# WHAT YOU ARE ASKED TO DO:
Print, in exact form, the lines below from the one containing "を忘れないでください。それでは、これらの一時的な番号を使" through the one containing "https://t.me/receiveSMSs/44480", and omit all others.

** RECORDS PROVIDED follows **

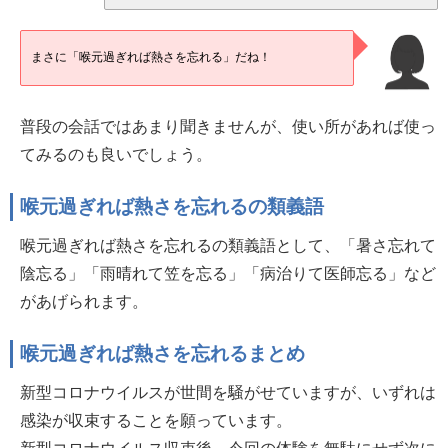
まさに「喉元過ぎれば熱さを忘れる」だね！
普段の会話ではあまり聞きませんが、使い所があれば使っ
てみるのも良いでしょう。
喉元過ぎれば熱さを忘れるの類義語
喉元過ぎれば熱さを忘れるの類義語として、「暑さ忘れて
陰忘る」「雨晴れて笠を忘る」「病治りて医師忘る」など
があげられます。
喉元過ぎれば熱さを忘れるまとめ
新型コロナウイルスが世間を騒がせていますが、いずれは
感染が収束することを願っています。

** End of RECORDS PROVIDED **
** RECORDS PROVIDED follows **

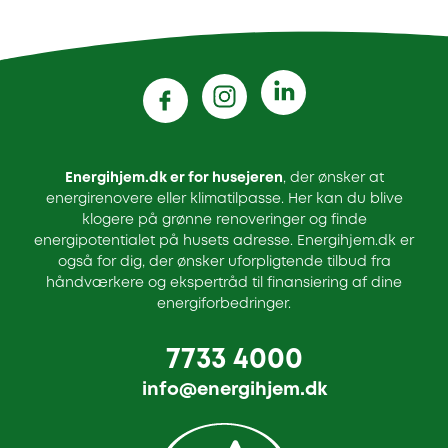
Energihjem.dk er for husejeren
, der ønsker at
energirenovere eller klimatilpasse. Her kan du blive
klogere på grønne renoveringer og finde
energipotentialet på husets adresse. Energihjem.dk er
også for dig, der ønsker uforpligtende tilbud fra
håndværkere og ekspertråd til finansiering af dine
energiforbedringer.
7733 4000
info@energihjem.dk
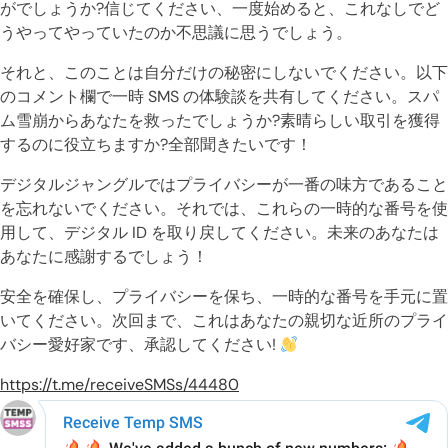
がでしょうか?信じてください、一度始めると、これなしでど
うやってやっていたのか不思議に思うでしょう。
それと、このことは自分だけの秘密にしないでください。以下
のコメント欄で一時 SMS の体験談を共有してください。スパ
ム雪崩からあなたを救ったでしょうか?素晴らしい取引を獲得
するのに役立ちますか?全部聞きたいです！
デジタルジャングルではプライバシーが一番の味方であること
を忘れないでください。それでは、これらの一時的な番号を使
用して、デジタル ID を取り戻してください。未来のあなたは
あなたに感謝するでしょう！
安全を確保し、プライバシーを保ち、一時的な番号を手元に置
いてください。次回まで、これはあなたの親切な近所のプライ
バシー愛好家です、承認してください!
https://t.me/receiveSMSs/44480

** End of RECORDS PROVIDED **

# RESULT OF THE TASK:
を忘れないでください。それでは、これらの一時的な番号を使
用して、デジタル ID を取り戻してください。未来のあなたは
あなたに感謝するでしょう！
安全を確保し、プライバシーを保ち、一時的な番号を手元に置
いてください。次回まで、これはあなたの親切な近所のプライ
バシー愛好家です、承認してください!
https://t.me/receiveSMSs/44480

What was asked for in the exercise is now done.